Wednesday, September 20, 2017

“Battle Of The Sexes”– Movie Review


This week, I attended a New York Times Film Club screening of “Battle Of The Sexes”, starring Emma Stone and Steve Carell. 


When The Women’s Liberation Movement comes to the forefront in American culture, can a top woman tennis player defeat a retired older male tennis player?


In 1973, The Women’s Liberation Movement was gaining steam throughout The United States.  Main among its causes was equal pay; women were not being compensated fairly in comparison to their male counterparts.  This was prevalent in all walks of life, including and especially in highly visible areas, such as professional sports.  At this time, Billie Jean King (Stone) was considered among the best female tennis players.  She becomes outraged when the older men who control the sport refuse to award prize money to the women that is equivalent to what the male players would win. 

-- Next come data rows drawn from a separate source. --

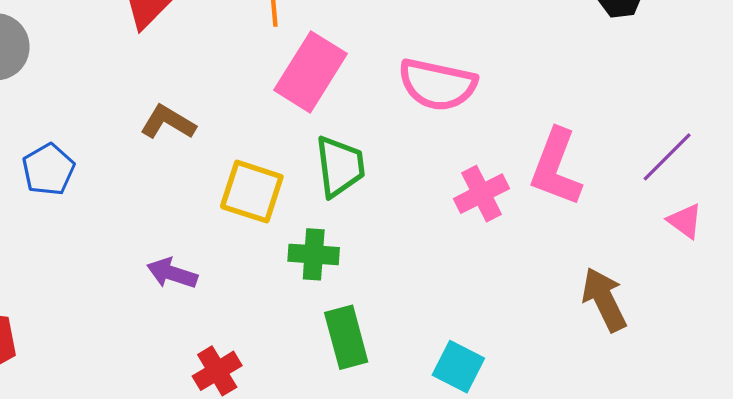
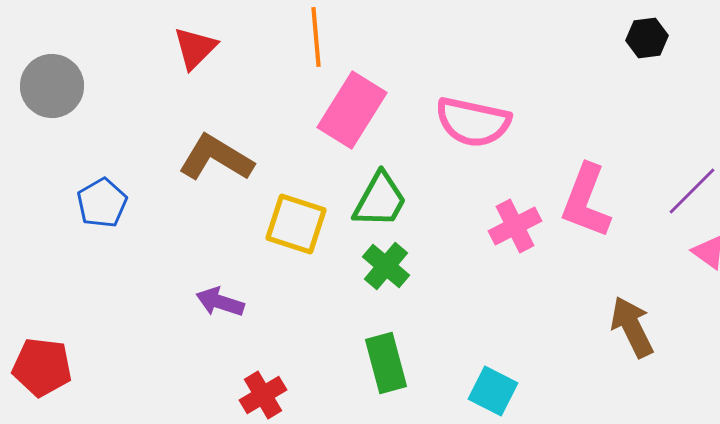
brown L-shape: (168, 122) -> (216, 158), size x1.4
green trapezoid: (340, 166) -> (380, 200), turned 36
green cross: (314, 254) -> (386, 266), moved, turned 36

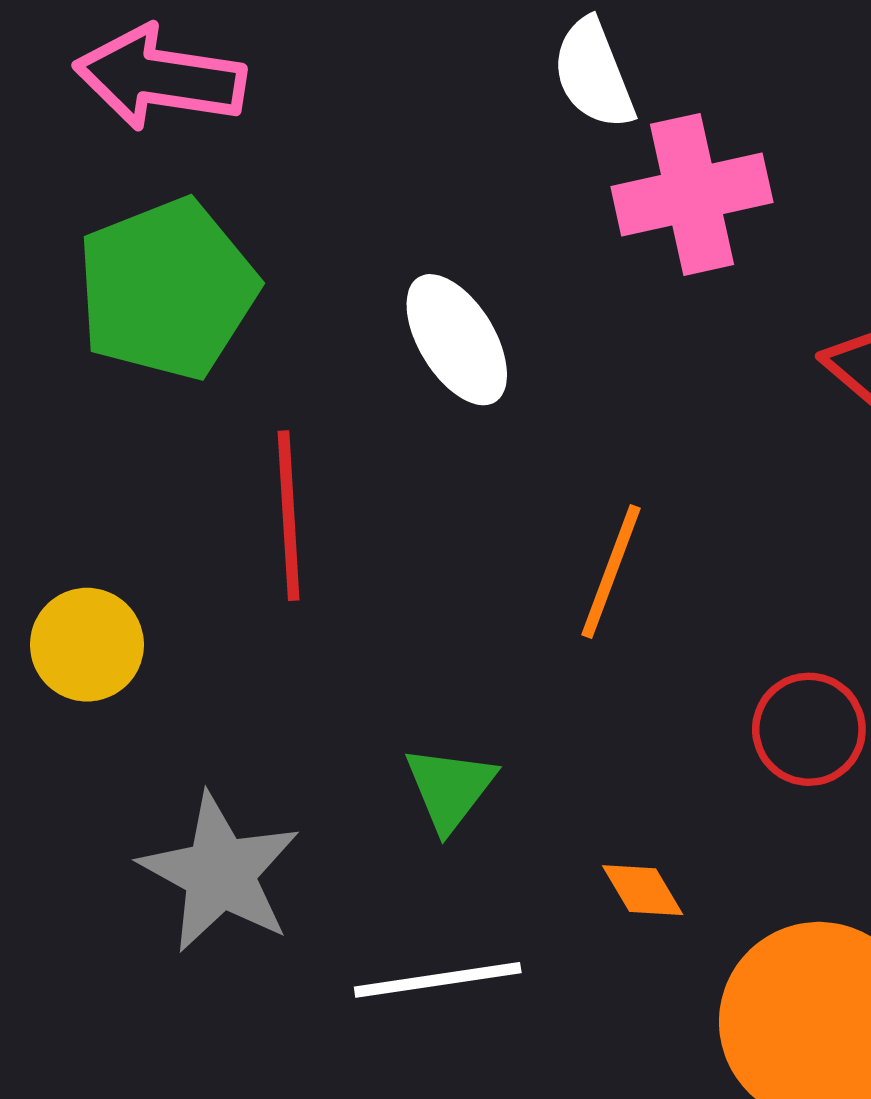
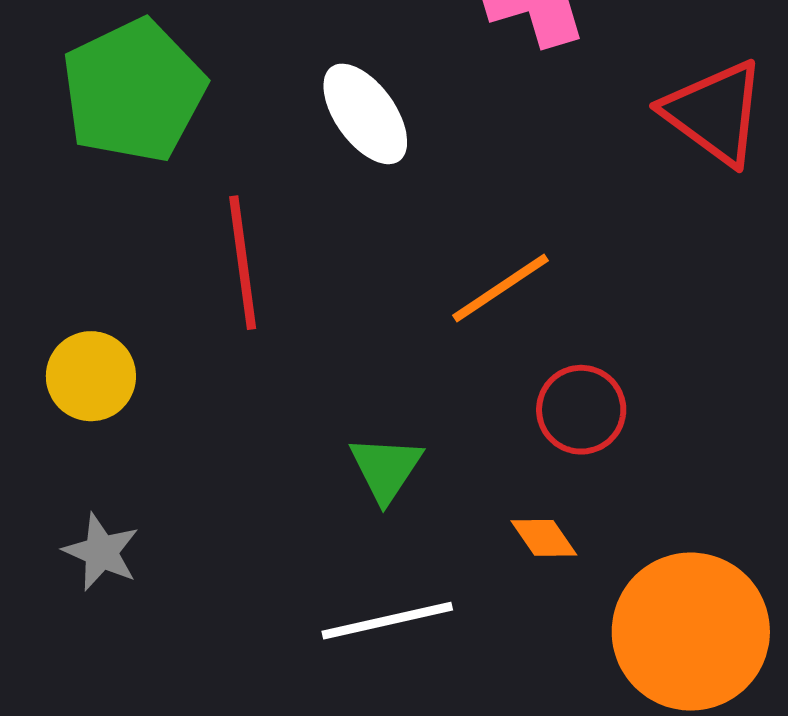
orange line: (611, 571) -> (501, 288), turned 40
red circle: (809, 729) -> (581, 410), moved
gray star: (220, 873) -> (101, 552), moved, size x0.6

Mrs. King retaliates by starting her own women’s tennis league, recruiting all of the best professional players; when it earns sponsorship from a cigarette targeted for women, they are then able to promise prize money that is commensurate with what the men would get.  As this group is forming, King meets Marilyn (Andrea Riseborough), a hairdresser who awakens King to an aspect of her sexuality that had long since remained dormant.  This proves problematic to King not just because she’s already married, but also because if this information became public, it would ruin her career permanently.

Upon hearing of this women’s league, retired tennis player Bobby Riggs (Carell) is inspired.  Needing money to pay gambling debts – and seeking the limelight he once had during his days as a player – Riggs contacts King to suggest the two play each other to prove once and for all if men are better than women in tennis.  King rejects the notion, but Riggs convinces her main competitor Margaret Court (Jessica McNamee) to agree.  Once Riggs beats Court, King quickly reconsiders.  Thanks in large part to Riggs’ skills as a master showman, the media rapidly latch on to this story; once it’s on everyone’s radar, it becomes the world’s most anticipated sporting event.  But will King succumb to the intense pressure or can she find a way to defeat the bloviating Riggs?    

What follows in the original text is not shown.